As your attorney, I advize you to immediately swallow this blog post!


“I hate to advocate drugs, alcohol, violence, or insanity to anyone, but they’ve always worked for me.”

-Hunter S. Thompson

Hunter S. Thompson (a.k.a. Dr. Gonzo) was one of the most influential political and social writers of this past century, but there’s more to him than his excellent sense of humor and run-on style of  a life teetering off the edge.

Nobody would cover a story quite like Hunter Thompson. His personal involvement in his stories made him an outsider scoping the outer frontier of journalism and he would become the leading figure in the movement known as new journalism. That said, because of his fame there are many incarnations of characters based on Hunter Thompson in pop culture, like Gary Trudeau’s comic strip Doonsbury.

In her post Fear and Loathing on the Blog Writing Trail: Why Depp is King, Stephanie Lauglin claims that not only is Johnny Depp’s portrayal of Thompson in Fear and Loathing in Las Vegas (1998) is better than Bill Murray’s tackling of the same role in Where the Buffalo Roam   (1980), but that Terry Gilliam’s more recent Thompson flick is better overall.

Well, at this point, my attorney has advised me to disagree (it’s in both movies, watch them). For one thing, while it’s true that Fear and Loathing is more focus, it only focuses on one text!

Instead, Where The Buffalo Roam takes bits and pieces from that same text as well as Hunter Thompson’s early work like Fear and Loathing on the Campaign Trail ‘72 and The Great Shark Hunt. But most importantly incorporated in then story is an obituary written for Oscar Zeta Acosta, the attorney activist and life long friend of Thompson, entitled Where the The Banshee Screams for Buffalo Meat.

Another reason why Buffalo stands out as a great movie is the relationship between the two men; this is really the main focus of the film.

Rather than just a taste of their insanity, as seen in the road driving and hotel smashing of Fear and Loathing, we get a more complicated in depth look at their partnership. In Buffalo Roam, the attorney is more than a figment of Thompson’s mind, he is an activist, a lawyer looking to defend the people against corporate interests and state prohibitions! Peter Boyle’s portrayal of Oscar Zeta gives us a more defined character.
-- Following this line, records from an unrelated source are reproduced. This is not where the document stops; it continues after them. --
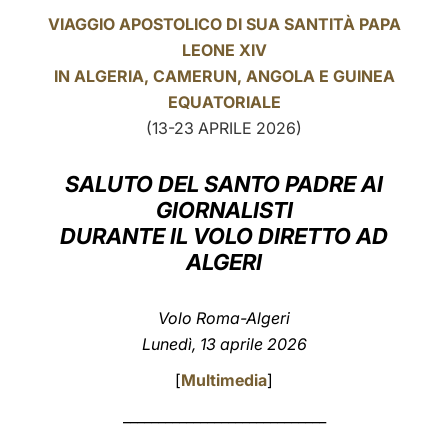
VIAGGIO APOSTOLICO DI SUA SANTITÀ PAPA
LATINE
LEONE XIV
IN ALGERIA, CAMERUN, ANGOLA E GUINEA
EQUATORIALE
(13-23 APRILE 2026)
SALUTO DEL SANTO PADRE AI
GIORNALISTI
DURANTE IL VOLO DIRETTO AD
ALGERI
Volo Roma-Algeri
Lunedì, 13 aprile 2026
[
Multimedia
]
_____________________________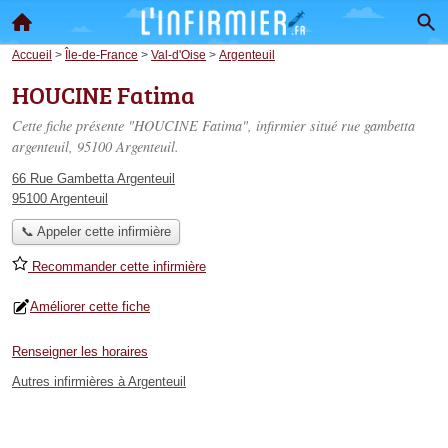
Accueil
>
Île-de-France
>
Val-d'Oise
>
Argenteuil
HOUCINE Fatima
Cette fiche présente "HOUCINE Fatima", infirmier situé
rue gambetta
argenteuil
, 95100 Argenteuil.
66 Rue Gambetta Argenteuil
95100 Argenteuil
📞 Appeler cette infirmière
Recommander cette infirmière
Améliorer cette fiche
Renseigner les horaires
Autres infirmières à Argenteuil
Thirdly, I think Bill Murray’s acting is impeccably accurate. Murray highlights the man who other reporters would turn to on the campaign trail. The man who had complete control even while on drugs. He was the man, according to the documentary Gonzo, that was reliable source for many who traveled with him in the press-corps.

Bill Murray’s portrayal of Hunter Thompson is excellent and is way beyond the caricature of Depp’s version. Not to put that version down, though. You have to keep mind that Depp’s version is in fact the fictitious character created by Thompson for the gonzo style of Fear and Loathing In Las Vega while Buffalo Roam is based on the actual events from a eulogy published for his friend. As a character in a book, Depp’s version was definitely well executed. Johnny Depp is one hell of an actor!
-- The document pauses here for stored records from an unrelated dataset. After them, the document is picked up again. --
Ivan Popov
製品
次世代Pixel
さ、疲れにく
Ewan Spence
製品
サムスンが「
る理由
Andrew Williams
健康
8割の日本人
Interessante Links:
How well did Murray play Thompson?  Well, at the time Thompson consider him to be one of his only trusted friends, according to some sources. Does this explain why Thompson tied Murray to a chair and threw him into a pool, almost downing him? No, it doesn’t. But that’s not the point, is it? Thompson was at times crazy as he was poetic. Murray not only immersed himself in that character, but was so caught up in his character that it took him three weeks into the beginning of the Saturday Night Live season to break out of Thompson’s character!

Both of these movies are great. One is a bio pic,the other is based on one of the greatest  Thompson Novels. They are great for what they are. Where the Buffalo Roam does an excellent job of depicting Thompson on the Campaign trail, it shows that he was an outsider, even having to ride with the technicians after getting kicked off the journalist plane. In it, Bill Murray is Hunter Thompson, press corps outsider. I rest my case!